**Work to be completed**
Work out how many lines of the material below contain the word "status", then write that number alone.

**Available data**
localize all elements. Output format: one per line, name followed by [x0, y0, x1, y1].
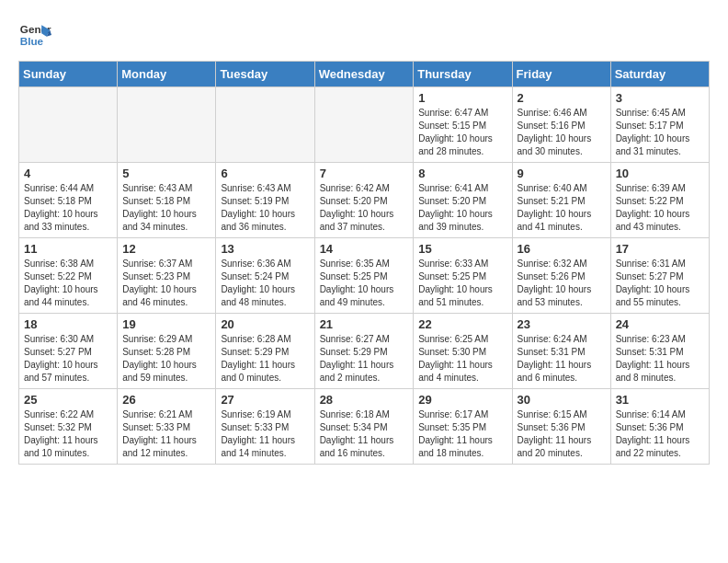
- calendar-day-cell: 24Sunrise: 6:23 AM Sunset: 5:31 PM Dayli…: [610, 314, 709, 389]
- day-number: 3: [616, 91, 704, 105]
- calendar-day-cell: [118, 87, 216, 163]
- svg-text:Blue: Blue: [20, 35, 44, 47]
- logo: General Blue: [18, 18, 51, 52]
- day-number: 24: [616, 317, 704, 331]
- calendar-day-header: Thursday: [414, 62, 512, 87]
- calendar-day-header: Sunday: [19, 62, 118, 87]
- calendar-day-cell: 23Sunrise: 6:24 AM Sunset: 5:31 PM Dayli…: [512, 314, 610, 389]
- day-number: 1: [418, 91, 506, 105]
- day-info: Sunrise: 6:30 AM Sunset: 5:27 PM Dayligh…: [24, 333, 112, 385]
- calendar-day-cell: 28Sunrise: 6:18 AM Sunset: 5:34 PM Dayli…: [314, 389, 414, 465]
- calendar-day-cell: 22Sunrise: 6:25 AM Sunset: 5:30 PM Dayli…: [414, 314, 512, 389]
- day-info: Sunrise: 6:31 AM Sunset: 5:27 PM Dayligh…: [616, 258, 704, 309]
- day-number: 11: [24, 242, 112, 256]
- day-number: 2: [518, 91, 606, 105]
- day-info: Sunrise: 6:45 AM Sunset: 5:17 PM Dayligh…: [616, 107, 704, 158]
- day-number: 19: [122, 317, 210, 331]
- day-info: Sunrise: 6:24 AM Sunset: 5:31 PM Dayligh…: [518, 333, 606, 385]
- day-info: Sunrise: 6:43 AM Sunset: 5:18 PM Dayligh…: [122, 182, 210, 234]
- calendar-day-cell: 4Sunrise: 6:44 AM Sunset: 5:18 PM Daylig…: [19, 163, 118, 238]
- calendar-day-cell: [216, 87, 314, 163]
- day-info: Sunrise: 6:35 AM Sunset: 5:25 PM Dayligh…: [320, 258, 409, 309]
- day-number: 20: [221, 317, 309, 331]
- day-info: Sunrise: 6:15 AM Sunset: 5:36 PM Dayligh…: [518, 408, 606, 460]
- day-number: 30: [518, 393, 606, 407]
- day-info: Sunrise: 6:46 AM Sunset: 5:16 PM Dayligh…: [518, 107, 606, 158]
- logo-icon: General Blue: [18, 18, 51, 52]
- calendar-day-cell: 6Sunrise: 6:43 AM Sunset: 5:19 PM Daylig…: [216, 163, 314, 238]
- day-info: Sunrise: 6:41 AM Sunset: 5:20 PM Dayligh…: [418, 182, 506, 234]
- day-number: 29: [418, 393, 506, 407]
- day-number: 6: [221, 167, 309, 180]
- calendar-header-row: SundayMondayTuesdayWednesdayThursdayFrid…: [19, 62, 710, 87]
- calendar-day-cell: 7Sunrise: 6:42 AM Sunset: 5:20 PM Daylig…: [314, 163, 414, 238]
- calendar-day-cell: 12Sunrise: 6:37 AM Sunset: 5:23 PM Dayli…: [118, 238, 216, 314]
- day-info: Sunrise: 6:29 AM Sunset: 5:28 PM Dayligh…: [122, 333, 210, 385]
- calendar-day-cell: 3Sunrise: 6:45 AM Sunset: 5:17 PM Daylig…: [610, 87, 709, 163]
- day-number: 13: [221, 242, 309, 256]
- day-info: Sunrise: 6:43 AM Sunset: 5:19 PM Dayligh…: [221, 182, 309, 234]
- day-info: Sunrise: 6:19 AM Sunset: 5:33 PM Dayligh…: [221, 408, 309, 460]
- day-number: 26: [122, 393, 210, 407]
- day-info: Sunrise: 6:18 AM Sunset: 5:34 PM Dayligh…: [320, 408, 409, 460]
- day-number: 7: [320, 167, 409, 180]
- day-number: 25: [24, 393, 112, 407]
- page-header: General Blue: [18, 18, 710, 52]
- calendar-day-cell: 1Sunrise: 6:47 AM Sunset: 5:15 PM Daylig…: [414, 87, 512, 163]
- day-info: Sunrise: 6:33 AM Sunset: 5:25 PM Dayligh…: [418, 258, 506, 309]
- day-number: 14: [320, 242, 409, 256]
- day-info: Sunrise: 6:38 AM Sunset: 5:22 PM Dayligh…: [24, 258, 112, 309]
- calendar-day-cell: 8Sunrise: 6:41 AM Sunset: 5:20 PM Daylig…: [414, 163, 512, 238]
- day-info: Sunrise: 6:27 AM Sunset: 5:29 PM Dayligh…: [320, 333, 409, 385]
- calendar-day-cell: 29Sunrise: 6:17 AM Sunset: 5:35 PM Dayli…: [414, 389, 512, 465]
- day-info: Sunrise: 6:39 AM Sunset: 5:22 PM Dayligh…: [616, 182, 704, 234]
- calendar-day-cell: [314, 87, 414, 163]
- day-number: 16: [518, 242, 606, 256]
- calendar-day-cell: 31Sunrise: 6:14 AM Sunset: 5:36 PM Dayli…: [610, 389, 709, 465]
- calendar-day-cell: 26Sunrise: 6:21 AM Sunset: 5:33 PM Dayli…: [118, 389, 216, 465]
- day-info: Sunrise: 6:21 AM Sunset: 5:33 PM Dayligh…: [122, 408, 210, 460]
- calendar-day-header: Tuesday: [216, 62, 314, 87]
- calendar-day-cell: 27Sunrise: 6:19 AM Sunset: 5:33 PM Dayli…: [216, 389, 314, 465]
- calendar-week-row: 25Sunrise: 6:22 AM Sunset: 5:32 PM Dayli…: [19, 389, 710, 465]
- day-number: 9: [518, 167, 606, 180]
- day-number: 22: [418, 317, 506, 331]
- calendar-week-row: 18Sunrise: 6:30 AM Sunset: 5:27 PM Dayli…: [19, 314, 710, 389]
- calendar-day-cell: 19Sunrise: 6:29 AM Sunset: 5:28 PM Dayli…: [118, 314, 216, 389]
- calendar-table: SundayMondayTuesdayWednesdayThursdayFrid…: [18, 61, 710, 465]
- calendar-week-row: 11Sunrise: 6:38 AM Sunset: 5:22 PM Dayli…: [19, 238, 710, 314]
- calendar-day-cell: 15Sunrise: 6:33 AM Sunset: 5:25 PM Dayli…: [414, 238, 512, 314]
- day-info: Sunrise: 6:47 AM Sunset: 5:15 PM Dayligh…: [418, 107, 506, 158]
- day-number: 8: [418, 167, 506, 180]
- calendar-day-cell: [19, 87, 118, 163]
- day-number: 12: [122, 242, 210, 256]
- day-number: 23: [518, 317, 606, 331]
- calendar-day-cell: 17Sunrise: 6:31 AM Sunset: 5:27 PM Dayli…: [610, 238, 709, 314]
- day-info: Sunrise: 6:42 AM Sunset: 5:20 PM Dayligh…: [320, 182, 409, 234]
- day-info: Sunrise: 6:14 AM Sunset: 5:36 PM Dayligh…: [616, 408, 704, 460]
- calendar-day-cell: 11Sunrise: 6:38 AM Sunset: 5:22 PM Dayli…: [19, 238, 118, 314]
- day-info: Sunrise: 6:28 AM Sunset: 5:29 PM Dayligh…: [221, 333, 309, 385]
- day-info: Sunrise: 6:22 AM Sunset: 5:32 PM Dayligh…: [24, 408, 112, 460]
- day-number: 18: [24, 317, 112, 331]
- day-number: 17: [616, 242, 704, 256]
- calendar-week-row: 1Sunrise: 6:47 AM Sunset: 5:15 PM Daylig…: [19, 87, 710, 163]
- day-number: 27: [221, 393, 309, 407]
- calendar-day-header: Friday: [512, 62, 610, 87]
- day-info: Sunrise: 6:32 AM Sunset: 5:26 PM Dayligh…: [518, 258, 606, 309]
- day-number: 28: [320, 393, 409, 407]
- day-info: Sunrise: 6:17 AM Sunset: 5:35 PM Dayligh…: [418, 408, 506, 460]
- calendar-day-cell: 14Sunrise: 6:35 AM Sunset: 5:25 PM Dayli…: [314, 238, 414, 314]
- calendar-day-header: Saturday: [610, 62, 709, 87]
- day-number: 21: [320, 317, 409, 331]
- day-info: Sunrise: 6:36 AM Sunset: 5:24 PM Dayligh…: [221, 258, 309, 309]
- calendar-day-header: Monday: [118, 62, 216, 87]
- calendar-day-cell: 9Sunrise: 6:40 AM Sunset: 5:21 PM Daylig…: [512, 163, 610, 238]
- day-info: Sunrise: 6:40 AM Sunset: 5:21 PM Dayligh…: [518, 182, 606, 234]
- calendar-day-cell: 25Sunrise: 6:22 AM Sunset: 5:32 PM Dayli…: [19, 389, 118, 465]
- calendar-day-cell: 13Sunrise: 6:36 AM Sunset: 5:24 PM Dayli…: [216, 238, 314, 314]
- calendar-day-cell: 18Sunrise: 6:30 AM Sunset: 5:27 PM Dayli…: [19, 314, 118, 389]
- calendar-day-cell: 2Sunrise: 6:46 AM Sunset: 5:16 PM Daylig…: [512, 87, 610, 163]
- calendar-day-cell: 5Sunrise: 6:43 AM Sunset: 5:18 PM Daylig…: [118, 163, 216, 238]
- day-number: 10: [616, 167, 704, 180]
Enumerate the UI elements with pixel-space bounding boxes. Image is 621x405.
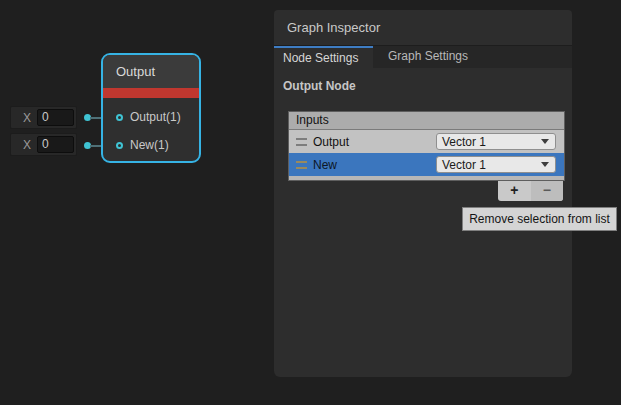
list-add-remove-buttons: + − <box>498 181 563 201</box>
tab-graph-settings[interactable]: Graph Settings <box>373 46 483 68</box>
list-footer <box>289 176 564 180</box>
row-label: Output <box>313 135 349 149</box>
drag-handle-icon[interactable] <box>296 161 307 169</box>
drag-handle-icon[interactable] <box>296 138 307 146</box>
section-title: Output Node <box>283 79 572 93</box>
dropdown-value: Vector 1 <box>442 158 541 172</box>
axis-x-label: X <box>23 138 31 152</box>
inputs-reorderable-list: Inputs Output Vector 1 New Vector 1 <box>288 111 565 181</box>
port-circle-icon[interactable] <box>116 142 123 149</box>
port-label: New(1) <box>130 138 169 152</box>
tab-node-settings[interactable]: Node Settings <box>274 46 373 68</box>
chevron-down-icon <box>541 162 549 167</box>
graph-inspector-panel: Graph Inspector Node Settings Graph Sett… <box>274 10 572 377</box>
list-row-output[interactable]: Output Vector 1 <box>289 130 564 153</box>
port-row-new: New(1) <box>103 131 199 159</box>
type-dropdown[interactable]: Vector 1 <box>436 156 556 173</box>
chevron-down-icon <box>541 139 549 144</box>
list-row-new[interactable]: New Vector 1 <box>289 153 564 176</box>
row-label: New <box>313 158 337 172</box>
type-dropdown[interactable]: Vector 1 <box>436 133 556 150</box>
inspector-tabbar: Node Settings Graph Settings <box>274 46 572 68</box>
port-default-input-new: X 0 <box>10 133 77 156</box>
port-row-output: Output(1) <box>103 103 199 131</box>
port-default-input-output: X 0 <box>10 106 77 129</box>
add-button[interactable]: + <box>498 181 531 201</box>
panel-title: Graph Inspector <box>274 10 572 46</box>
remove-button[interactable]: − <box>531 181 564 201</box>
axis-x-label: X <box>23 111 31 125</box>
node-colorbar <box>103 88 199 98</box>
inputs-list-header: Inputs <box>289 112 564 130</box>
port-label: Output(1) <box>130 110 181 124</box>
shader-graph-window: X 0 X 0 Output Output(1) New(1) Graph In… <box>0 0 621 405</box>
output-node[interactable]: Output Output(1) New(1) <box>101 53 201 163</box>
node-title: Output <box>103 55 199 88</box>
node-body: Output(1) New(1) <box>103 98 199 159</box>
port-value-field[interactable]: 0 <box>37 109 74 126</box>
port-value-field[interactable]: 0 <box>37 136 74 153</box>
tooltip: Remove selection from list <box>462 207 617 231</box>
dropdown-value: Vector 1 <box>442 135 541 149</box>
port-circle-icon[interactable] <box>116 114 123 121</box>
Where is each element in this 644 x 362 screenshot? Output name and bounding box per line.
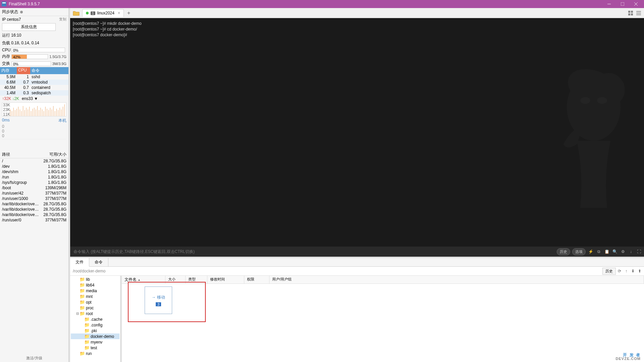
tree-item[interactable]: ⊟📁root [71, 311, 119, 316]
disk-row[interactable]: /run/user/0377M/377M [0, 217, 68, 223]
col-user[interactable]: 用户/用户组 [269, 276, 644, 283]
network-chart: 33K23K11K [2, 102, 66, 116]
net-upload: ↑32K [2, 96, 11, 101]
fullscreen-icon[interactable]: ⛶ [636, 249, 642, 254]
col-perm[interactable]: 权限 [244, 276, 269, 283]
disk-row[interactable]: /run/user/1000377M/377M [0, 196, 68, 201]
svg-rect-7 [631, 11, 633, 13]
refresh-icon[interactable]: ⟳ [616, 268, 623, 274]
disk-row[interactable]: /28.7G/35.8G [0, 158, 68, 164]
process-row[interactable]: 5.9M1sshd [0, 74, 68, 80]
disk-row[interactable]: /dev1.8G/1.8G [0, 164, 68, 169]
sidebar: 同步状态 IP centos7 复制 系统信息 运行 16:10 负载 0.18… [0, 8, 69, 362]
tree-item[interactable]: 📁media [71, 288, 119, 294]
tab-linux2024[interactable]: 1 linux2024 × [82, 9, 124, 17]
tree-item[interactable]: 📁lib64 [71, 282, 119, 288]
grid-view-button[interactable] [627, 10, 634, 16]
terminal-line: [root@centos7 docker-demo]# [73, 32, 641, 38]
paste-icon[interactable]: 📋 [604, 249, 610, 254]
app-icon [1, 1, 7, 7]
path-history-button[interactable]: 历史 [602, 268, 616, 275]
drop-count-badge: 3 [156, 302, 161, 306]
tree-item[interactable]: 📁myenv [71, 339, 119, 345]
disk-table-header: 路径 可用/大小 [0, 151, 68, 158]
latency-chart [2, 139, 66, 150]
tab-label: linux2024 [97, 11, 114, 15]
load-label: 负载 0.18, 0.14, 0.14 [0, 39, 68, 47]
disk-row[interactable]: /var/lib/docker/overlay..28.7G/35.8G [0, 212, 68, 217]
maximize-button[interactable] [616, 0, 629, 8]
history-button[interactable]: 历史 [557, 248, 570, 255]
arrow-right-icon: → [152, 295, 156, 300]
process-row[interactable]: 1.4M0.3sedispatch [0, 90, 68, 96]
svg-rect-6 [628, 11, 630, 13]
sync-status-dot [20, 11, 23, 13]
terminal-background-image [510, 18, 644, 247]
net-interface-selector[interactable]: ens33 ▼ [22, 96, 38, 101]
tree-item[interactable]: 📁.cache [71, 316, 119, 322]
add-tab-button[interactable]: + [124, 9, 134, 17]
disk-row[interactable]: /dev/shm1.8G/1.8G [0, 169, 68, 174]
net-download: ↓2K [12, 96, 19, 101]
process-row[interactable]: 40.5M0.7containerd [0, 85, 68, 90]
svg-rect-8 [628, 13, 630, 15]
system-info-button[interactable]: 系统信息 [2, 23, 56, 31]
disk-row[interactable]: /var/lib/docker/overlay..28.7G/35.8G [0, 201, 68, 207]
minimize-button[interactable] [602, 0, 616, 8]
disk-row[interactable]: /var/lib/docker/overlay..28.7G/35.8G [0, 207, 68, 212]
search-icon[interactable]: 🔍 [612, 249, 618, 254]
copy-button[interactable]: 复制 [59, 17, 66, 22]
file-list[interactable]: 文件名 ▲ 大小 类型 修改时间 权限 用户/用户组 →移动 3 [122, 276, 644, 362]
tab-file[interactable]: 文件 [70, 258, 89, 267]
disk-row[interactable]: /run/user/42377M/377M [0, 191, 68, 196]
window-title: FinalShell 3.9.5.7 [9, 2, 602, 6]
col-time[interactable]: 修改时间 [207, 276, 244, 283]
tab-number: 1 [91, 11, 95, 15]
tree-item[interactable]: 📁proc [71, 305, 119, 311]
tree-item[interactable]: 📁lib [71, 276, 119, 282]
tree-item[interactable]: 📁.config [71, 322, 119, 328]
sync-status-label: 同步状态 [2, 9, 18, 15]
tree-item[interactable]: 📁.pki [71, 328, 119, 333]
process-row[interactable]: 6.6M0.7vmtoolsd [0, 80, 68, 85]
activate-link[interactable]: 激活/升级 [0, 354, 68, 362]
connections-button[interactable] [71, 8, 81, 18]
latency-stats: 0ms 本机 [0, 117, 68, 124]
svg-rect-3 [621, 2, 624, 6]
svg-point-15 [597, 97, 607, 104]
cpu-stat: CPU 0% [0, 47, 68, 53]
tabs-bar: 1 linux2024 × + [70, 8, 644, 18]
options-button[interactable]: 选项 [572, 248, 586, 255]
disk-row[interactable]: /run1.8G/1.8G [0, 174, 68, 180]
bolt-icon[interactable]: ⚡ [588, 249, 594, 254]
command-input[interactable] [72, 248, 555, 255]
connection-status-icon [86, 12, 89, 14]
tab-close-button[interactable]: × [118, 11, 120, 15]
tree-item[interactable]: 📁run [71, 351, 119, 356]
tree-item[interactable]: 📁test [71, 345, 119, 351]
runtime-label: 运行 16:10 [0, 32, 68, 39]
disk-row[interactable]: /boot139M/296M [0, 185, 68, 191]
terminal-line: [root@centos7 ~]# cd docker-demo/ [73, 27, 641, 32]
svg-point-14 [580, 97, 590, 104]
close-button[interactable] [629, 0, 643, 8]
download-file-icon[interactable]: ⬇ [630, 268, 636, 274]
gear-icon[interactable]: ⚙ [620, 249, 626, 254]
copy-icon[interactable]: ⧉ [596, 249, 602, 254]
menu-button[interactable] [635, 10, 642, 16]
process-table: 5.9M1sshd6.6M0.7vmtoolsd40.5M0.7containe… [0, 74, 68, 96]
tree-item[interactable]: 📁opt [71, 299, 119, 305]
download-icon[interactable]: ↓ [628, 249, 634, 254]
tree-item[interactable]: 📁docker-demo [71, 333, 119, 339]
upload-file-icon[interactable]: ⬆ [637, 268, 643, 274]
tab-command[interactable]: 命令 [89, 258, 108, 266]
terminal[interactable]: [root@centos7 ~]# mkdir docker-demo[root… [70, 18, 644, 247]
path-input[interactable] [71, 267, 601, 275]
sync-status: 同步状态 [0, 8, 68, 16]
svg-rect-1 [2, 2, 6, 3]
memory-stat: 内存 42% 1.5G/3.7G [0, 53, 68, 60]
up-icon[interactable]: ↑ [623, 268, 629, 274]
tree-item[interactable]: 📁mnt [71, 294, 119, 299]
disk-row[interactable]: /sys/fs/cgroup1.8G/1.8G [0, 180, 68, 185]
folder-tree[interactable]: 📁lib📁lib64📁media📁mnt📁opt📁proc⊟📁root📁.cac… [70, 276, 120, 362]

**Finished task**
4